Exercise:
Go through the records below line by line, counting those that contain the word "ελληνική"; answer with the count only.

(Extracted page text data)
□ □ □ □

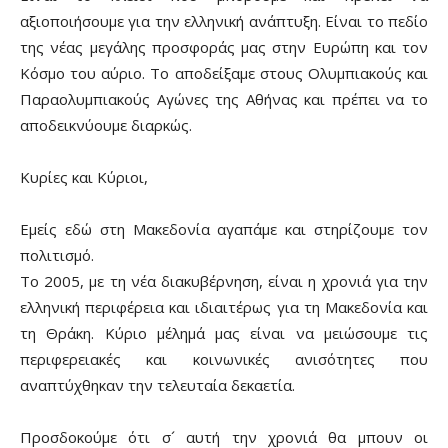
αξιοποιήσουμε για την ελληνική ανάπτυξη. Είναι το πεδίο
της νέας μεγάλης προσφοράς μας στην Ευρώπη και τον
Κόσμο του αύριο. Το αποδείξαμε στους Ολυμπιακούς και
Παραολυμπιακούς Αγώνες της Αθήνας και πρέπει να το
αποδεικνύουμε διαρκώς.
Κυρίες και Κύριοι,
Εμείς εδώ στη Μακεδονία αγαπάμε και στηρίζουμε τον
πολιτισμό.
Το 2005, με τη νέα διακυβέρνηση, είναι η χρονιά για την
ελληνική περιφέρεια και ιδιαιτέρως για τη Μακεδονία και
τη Θράκη. Κύριο μέλημά μας είναι να μειώσουμε τις
περιφερειακές και κοινωνικές ανισότητες που
αναπτύχθηκαν την τελευταία δεκαετία.
Προσδοκούμε ότι σ´ αυτή την χρονιά θα μπουν οι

□ □ □ □

Result:
2